§ **Available data**:
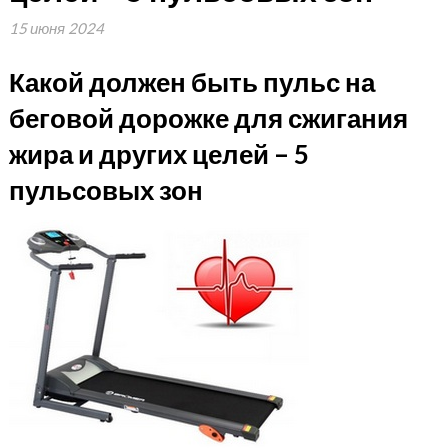
15 июня 2024
Какой должен быть пульс на
беговой дорожке для сжигания
жира и других целей – 5
пульсовых зон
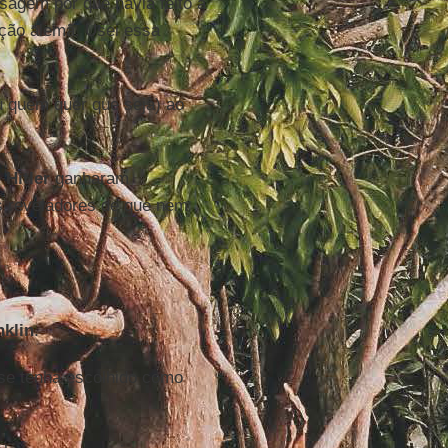
sagem por que havia feito a
ação alemã. Usei essa
 quem quer que seja) ao
e
Hitler
ganharam
is reveladores de que nem
nklin
.
 se tenha escolhido como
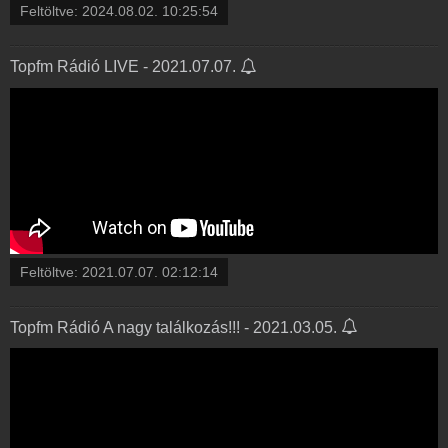
Feltöltve:
2024.08.02. 10:25:54
Topfm Rádió LIVE - 2021.07.07.
Feltöltve:
2021.07.07. 02:12:14
Topfm Rádió A nagy találkozás!!! - 2021.03.05.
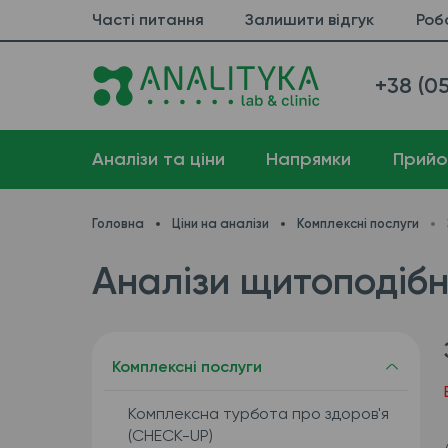
Часті питання
Залишити відгук
Роб
+38 (05
Аналізи та ціни
Напрямки
Прийо
Головна
Ціни на аналізи
Комплексні послуги
Аналізи щитоподібно
Комплексні послуги
Комплексна турбота про здоров'я
(CHECK-UP)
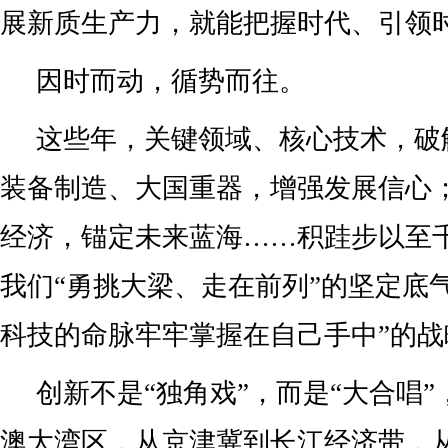
展新质生产力，就能把握时代、引领
因时而动，循势而往。
这些年，关键领域、核心技术，破解
装备制造、大国重器，增强发展信心
经济，锚定未来蓝海……积跬步以至
我们“勇挑大梁、走在前列”的坚定底
科技的命脉牢牢掌握在自己手中”的战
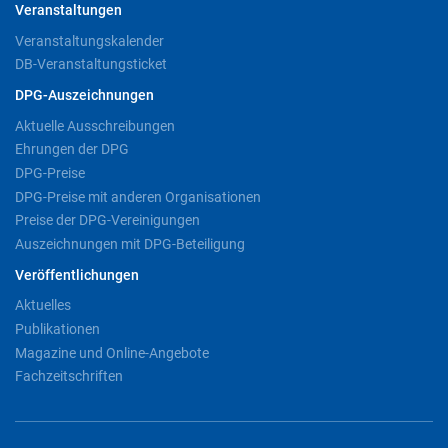
Veranstaltungen
Veranstaltungskalender
DB-Veranstaltungsticket
DPG-Auszeichnungen
Aktuelle Ausschreibungen
Ehrungen der DPG
DPG-Preise
DPG-Preise mit anderen Organisationen
Preise der DPG-Vereinigungen
Auszeichnungen mit DPG-Beteiligung
Veröffentlichungen
Aktuelles
Publikationen
Magazine und Online-Angebote
Fachzeitschriften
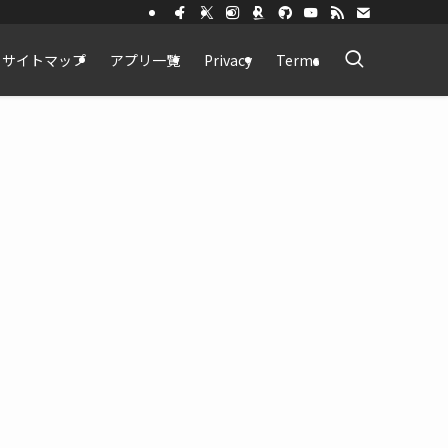
サイトマップ
アプリ一覧
Privacy
Terms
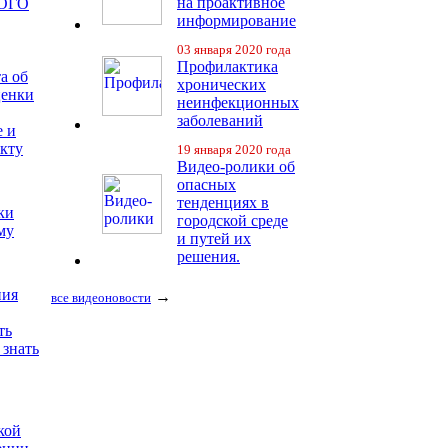
на проактивное
ОГО
информирование
03 января 2020 года
Профилактика
а об
хронических
ценки
неинфекционных
заболеваний
е и
екту
19 января 2020 года
Видео-ролики об
опасных
тенденциях в
ки
городской среде
му
и путей их
решения.
ния
→
все видеоновости
ть
 знать
кой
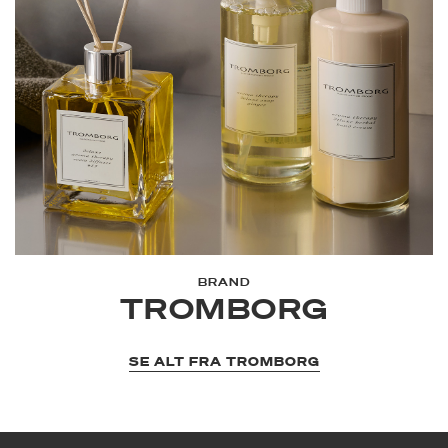
BRAND
TROMBORG
SE ALT FRA TROMBORG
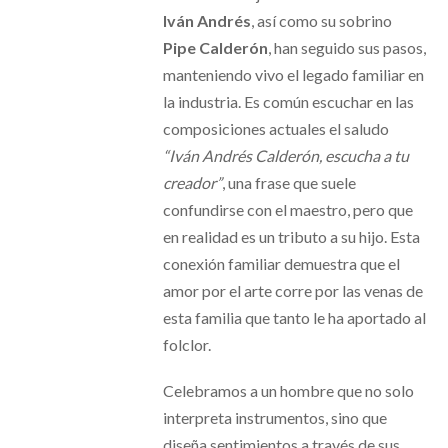
Iván Andrés
, así como su sobrino
Pipe Calderón
, han seguido sus pasos,
manteniendo vivo el legado familiar en
la industria. Es común escuchar en las
composiciones actuales el saludo
“Iván Andrés Calderón, escucha a tu
creador”
, una frase que suele
confundirse con el maestro, pero que
en realidad es un tributo a su hijo. Esta
conexión familiar demuestra que el
amor por el arte corre por las venas de
esta familia que tanto le ha aportado al
folclor.
Celebramos a un hombre que no solo
interpreta instrumentos, sino que
diseña sentimientos a través de sus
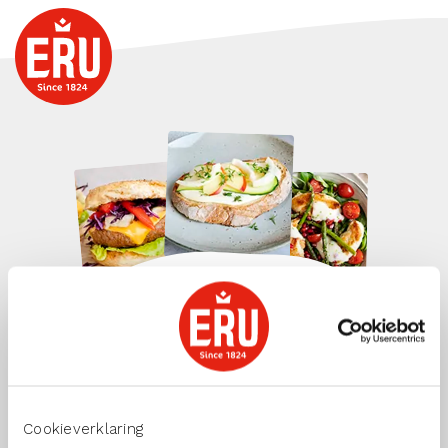
Blijf op de hoogte
Wil jij de lekkerste recepten met
onze ERU kazen ontvangen?
Schrijf je dan nu in!
Cookieverklaring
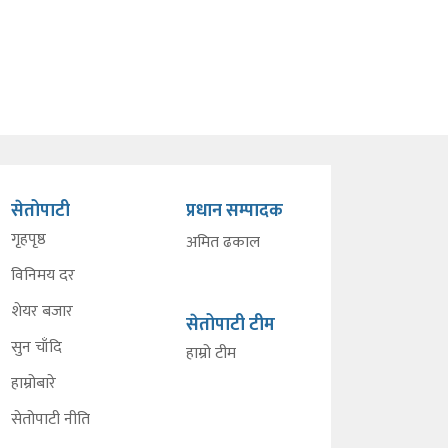
सेतोपाटी
प्रधान सम्पादक
गृहपृष्ठ
अमित ढकाल
विनिमय दर
शेयर बजार
सेतोपाटी टीम
सुन चाँदि
हाम्रो टीम
हाम्रोबारे
सेतोपाटी नीति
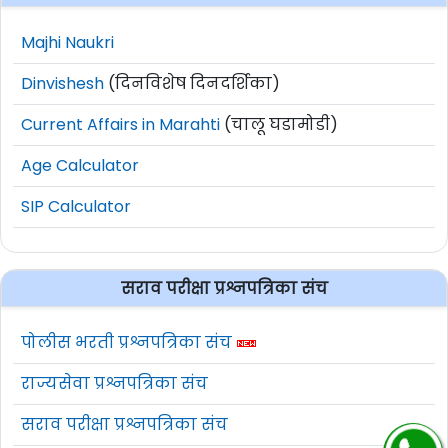
Majhi Naukri
Dinvishesh
(दिनविशेष दिनदर्शिका)
Current Affairs in Marahti
(चालू घडामोडी)
Age Calculator
SIP Calculator
सराव परीक्षा प्रश्नपत्रिका संच
पोलीस भरती प्रश्नपत्रिका संच
राज्यसेवा प्रश्नपत्रिका संच
सराव परीक्षा प्रश्नपत्रिका संच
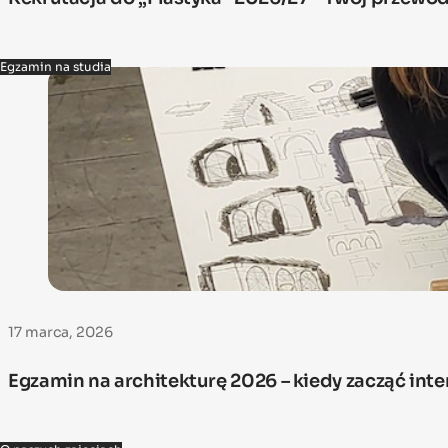
Egzamin na studia
17 marca, 2026
Egzamin na architekturę 2026 – kiedy zacząć in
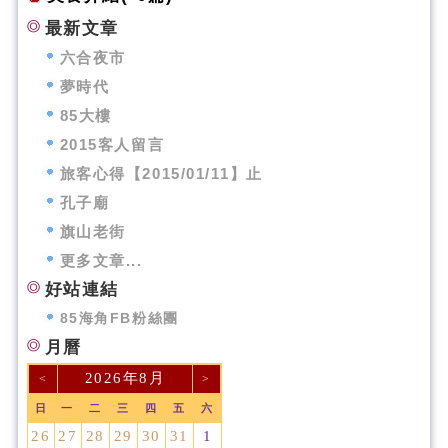
最新文章
六合夜市
夢時代
85大樓
2015客人留言
旅客心得【2015/01/11】止
孔子廟
旗山老街
更多文章...
好站連結
85海角FB粉絲團
月曆
2026年8月
<
>
日
一
二
三
四
五
六
26
27
28
29
30
31
1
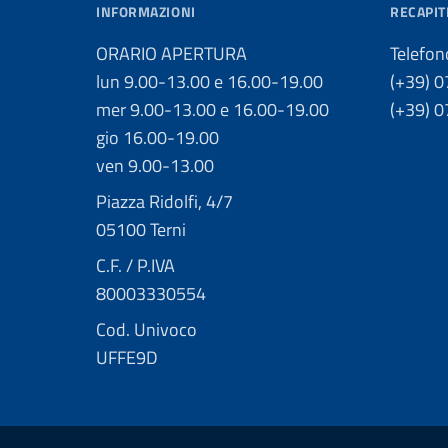
INFORMAZIONI
RECAPIT
ORARIO APERTURA
Telefon
lun 9.00-13.00 e 16.00-19.00
(+39) 
mer 9.00-13.00 e 16.00-19.00
(+39) 
gio 16.00-19.00
ven 9.00-13.00
Piazza Ridolfi, 4/7
05100 Terni
C.F. / P.IVA
80003330554
Cod. Univoco
UFFE9D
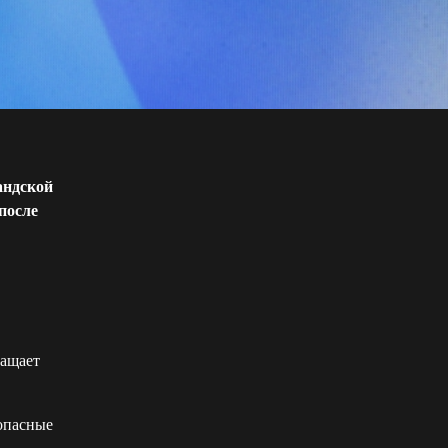
андской
после
ращает
 опасные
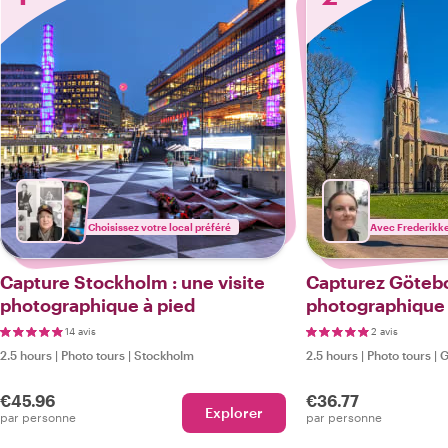
Choisissez votre local préféré
Avec Frederikk
Capture Stockholm : une visite
Capturez Götebor
photographique à pied
photographique 
14 avis
2 avis
2.5 hours
|
Photo tours
|
Stockholm
2.5 hours
|
Photo tours
|
G
€45.96
€36.77
Explorer
par personne
par personne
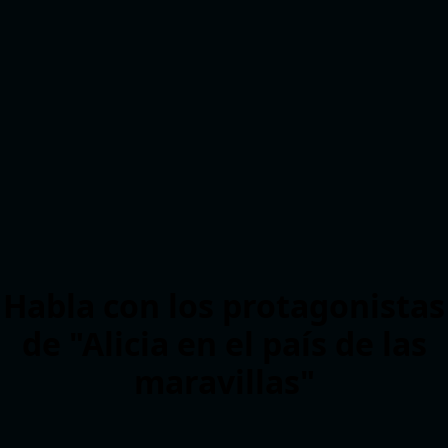
Habla con los protagonistas
de "Alicia en el país de las
maravillas"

§ **Activity**: All of the data should come back exactly as written, but without pictures.

§ **Result**:
15 июня 2024
Какой должен быть пульс на
беговой дорожке для сжигания
жира и других целей – 5
пульсовых зон
sagem por que havia feito a
ação alemã. Usei essa
 quem quer que seja) ao
e
Hitler
ganharam
is reveladores de que nem
nklin
.
 se tenha escolhido como
Feltöltve:
2024.08.02. 10:25:54
Topfm Rádió LIVE - 2021.07.07.
Feltöltve:
2021.07.07. 02:12:14
Topfm Rádió A nagy találkozás!!! - 2021.03.05.
Часті питання
Залишити відгук
Роб
+38 (05
Аналізи та ціни
Напрямки
Прийо
Головна
Ціни на аналізи
Комплексні послуги
Аналізи щитоподібно
Комплексні послуги
Комплексна турбота про здоров'я
(CHECK-UP)
展新质生产力，就能把握时代、引领
因时而动，循势而往。
这些年，关键领域、核心技术，破解
装备制造、大国重器，增强发展信心
经济，锚定未来蓝海……积跬步以至
我们“勇挑大梁、走在前列”的坚定底
科技的命脉牢牢掌握在自己手中”的战
Veranstaltungen
Veranstaltungskalender
DB-Veranstaltungsticket
DPG-Auszeichnungen
Aktuelle Ausschreibungen
Ehrungen der DPG
DPG-Preise
DPG-Preise mit anderen Organisationen
Preise der DPG-Vereinigungen
Auszeichnungen mit DPG-Beteiligung
Veröffentlichungen
Aktuelles
Publikationen
Magazine und Online-Angebote
Fachzeitschriften
サイトマップ
アプリ一覧
Privacy
Terms
на проактивное
ОГО
информирование
03 января 2020 года
Профилактика
а об
хронических
ценки
неинфекционных
заболеваний
е и
екту
19 января 2020 года
Видео-ролики об
опасных
тенденциях в
ки
городской среде
му
и путей их
решения.
ния
→
все видеоновости
ть
 знать
кой
BRAND
TROMBORG
SE ALT FRA TROMBORG
Iván Andrés
, así como su sobrino
Pipe Calderón
, han seguido sus pasos,
manteniendo vivo el legado familiar en
la industria. Es común escuchar en las
composiciones actuales el saludo
“Iván Andrés Calderón, escucha a tu
creador”
, una frase que suele
confundirse con el maestro, pero que
en realidad es un tributo a su hijo. Esta
conexión familiar demuestra que el
amor por el arte corre por las venas de
esta familia que tanto le ha aportado al
folclor.
Celebramos a un hombre que no solo
interpreta instrumentos, sino que
diseña sentimientos a través de sus
Blijf op de hoogte
Wil jij de lekkerste recepten met
onze ERU kazen ontvangen?
Schrijf je dan nu in!
Cookieverklaring
सेतोपाटी
प्रधान सम्पादक
गृहपृष्ठ
अमित ढकाल
विनिमय दर
शेयर बजार
सेतोपाटी टीम
सुन चाँदि
हाम्रो टीम
हाम्रोबारे
सेतोपाटी नीति
Majhi Naukri
Dinvishesh
(दिनविशेष दिनदर्शिका)
Current Affairs in Marahti
(चालू घडामोडी)
Age Calculator
SIP Calculator
सराव परीक्षा प्रश्नपत्रिका संच
पोलीस भरती प्रश्नपत्रिका संच
राज्यसेवा प्रश्नपत्रिका संच
सराव परीक्षा प्रश्नपत्रिका संच
Egzamin na studia
17 marca, 2026
Egzamin na architekturę 2026 – kiedy zacząć in
最新文章
六合夜市
夢時代
85大樓
2015客人留言
旅客心得【2015/01/11】止
孔子廟
旗山老街
更多文章...
好站連結
85海角FB粉絲團
月曆
2026年8月
<
>
日
一
二
三
四
五
六
26
27
28
29
30
31
1
INFORMAZIONI
RECAPIT
ORARIO APERTURA
Telefon
lun 9.00-13.00 e 16.00-19.00
(+39) 
mer 9.00-13.00 e 16.00-19.00
(+39) 
gio 16.00-19.00
ven 9.00-13.00
Piazza Ridolfi, 4/7
05100 Terni
C.F. / P.IVA
80003330554
Cod. Univoco
UFFE9D
андской
после
ращает
 опасные
Choisissez votre local préféré
Avec Frederikk
Capture Stockholm : une visite
Capturez Götebor
photographique à pied
photographique 
14 avis
2 avis
2.5 hours
|
Photo tours
|
Stockholm
2.5 hours
|
Photo tours
|
G
€45.96
€36.77
Explorer
par personne
par personne
Habla con los protagonistas
de "Alicia en el país de las
maravillas"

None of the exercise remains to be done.